De l’extérieur, il est tentant de rapprocher l’AfD du RN. Ils ont pourtant deux stratégies très différentes. La « dédiabolisation » chère au RN porte en Allemagne le nom de Wolf-im-Schafspelz-Strategie – littéralement la stratégie du loup déguisé en agneau. On soulignera la littérarité de la langue allemande qui permet de mettre le doigt sur la constante radicalisation du parti depuis sa création.
A droite toute !
Fondé en 2013 avec l’objectif de remettre en cause la politique de sauvetage de l’euro d’Angela Merkel, le parti a ensuite tiré son succès du scandale de l’« affaire Thilo Sarrazin », un haut fonctionnaire devenu responsable politique SPD (Sozial Demokratisches Partei Deutschland – le Parti social-démocrate d’Allemagne) ayant publié divers livres chocs sur l’Allemagne, dont l’identité serait « en passe de se dissoudre ». L’AfD a ainsi très vite abandonné son mythe fondateur de libéralisme pour se tourner vers des valeurs très conservatrices. Le parti occupe aujourd’hui des terrains idéologiques comme celui de la lutte contre l’immigration ou l’insécurité. Cela l’a conduit à nouer des liens avec de nombreuses mouvances d’extrême-droite voire néo-nazies comme l’aile der Flügel ou le mouvement identitaire PEGIDA. L’AfD intègre des forces toujours plus radicales tout en cherchant à se donner une image plus respectable. Une contradiction de forme autant que de fond.

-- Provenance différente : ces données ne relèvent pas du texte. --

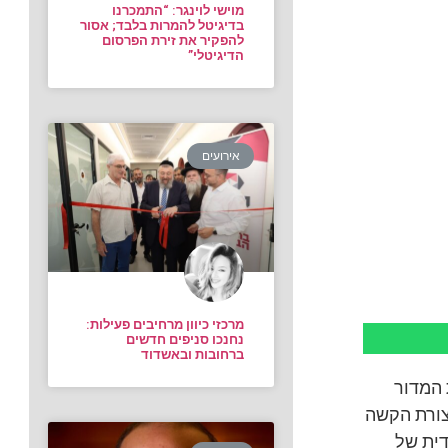
מוישי לוינגר: “התמכרנו
בדיגיטל להמרות בלבד; אסור
להפקיר את זירת הפרסום
הדיגיטלי”
אירועים
מרכזי כיוון מרחיבים פעילות:
נחנכו סניפים חדשים
ברחובות ובאשדוד
 המדור
צורת הקשה
דית של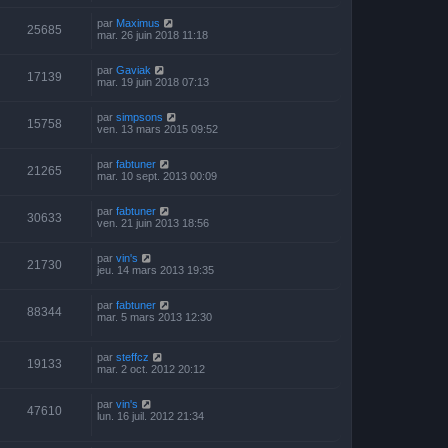
par
Maximus
25685
mar. 26 juin 2018 11:18
par
Gaviak
17139
mar. 19 juin 2018 07:13
par
simpsons
15758
ven. 13 mars 2015 09:52
par
fabtuner
21265
mar. 10 sept. 2013 00:09
par
fabtuner
30633
ven. 21 juin 2013 18:56
par
vin's
21730
jeu. 14 mars 2013 19:35
par
fabtuner
88344
mar. 5 mars 2013 12:30
par
steffcz
19133
mar. 2 oct. 2012 20:12
par
vin's
47610
lun. 16 juil. 2012 21:34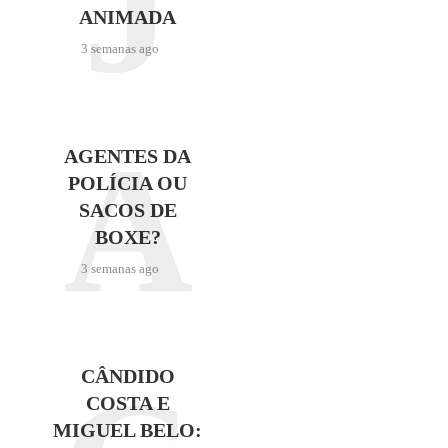
J
ANIMADA
3 semanas ago
A
AGENTES DA
POLÍCIA OU
SACOS DE
BOXE?
3 semanas ago
CÂNDIDO
COSTA E
MIGUEL BELO: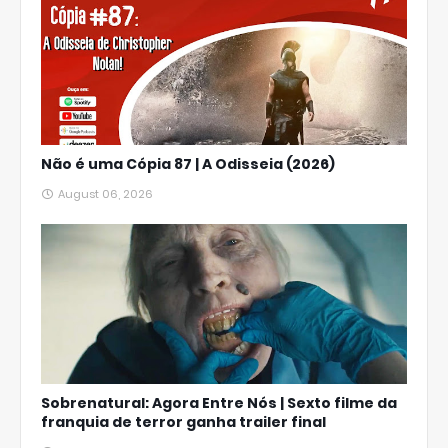
Não é uma Cópia 87 | A Odisseia (2026)
August 06, 2026
Sobrenatural: Agora Entre Nós | Sexto filme da
franquia de terror ganha trailer final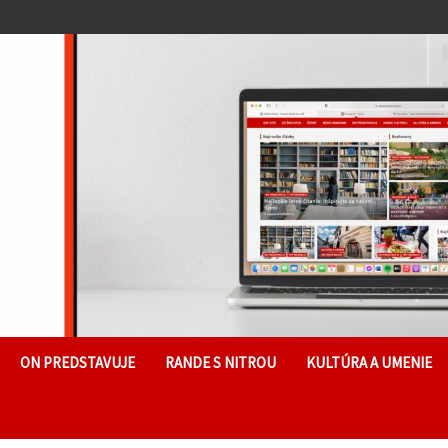
ON PREDSTAVUJE
RANDE S NITROU
KULTÚRA A UMENIE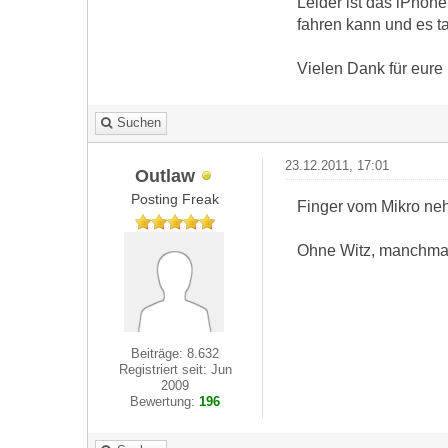
Leider ist das iPhon
fahren kann und es t
Vielen Dank für eure
Suchen
23.12.2011, 17:01
Outlaw
Posting Freak
Finger vom Mikro n
Ohne Witz, manchmal 
Beiträge: 8.632
Registriert seit: Jun
2009
Bewertung:
196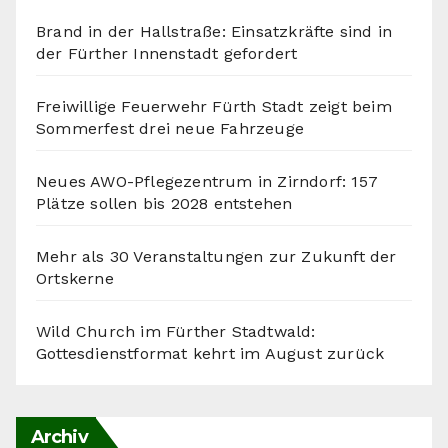
Brand in der Hallstraße: Einsatzkräfte sind in
der Fürther Innenstadt gefordert
Freiwillige Feuerwehr Fürth Stadt zeigt beim
Sommerfest drei neue Fahrzeuge
Neues AWO-Pflegezentrum in Zirndorf: 157
Plätze sollen bis 2028 entstehen
Mehr als 30 Veranstaltungen zur Zukunft der
Ortskerne
Wild Church im Fürther Stadtwald:
Gottesdienstformat kehrt im August zurück
Archiv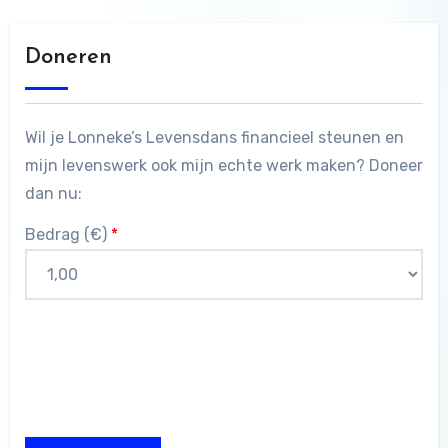
Doneren
Wil je Lonneke’s Levensdans financieel steunen en
mijn levenswerk ook mijn echte werk maken? Doneer
dan nu:
Bedrag (
€
)
*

Un phénomène de fenêtre d’Overton
Son succès repose sur une stratégie de concentration des forces nationalistes, associée à une communication moderne sur les réseaux sociaux, notamment X. Une telle médiatisation met en avant les idées d’extrême-droite, et participe au phénomène de fenêtre d’Overton. En bref, à force d’entendre des discours ultra-radicaux, ultra-racistes et provocateurs, les idées « simplement » xénophobes et racistes finissent par se banaliser. En Allemagne, le débat a ainsi lentement glissé vers la droite ces dernières années. Cela s’explique notamment parce que l’AfD est en concurrence avec les conservateurs et la « gauche conservatrice », depuis la scission de Die Linke en 2023. Bien que ces partis ne partagent pas nécessairement les positions de l’extrême-droite, ils reprennent souvent les thèmes et usent de formulations similaires. Cela permet aux revendications du parti de gagner toujours plus d’espace dans le débat médiatique. C’est à cause de ce phénomène de fenêtre d’Overton que l’on peut entendre des énormités telles que ce qu’a affirmé Alice Weidel face à Elon Musk jeudi pendant leur « débat » sur X : « Hitler était communiste, et il se considérait comme un socialiste ».
La présence constante de l’extrême-droite dans les médias va donc bien au-delà de la simple « dédiabolisation » du parti en Allemagne, mais résulte d’une stratégie de concentration des forces nationalistes, associée à une communication moderne sur les réseaux sociaux comme X.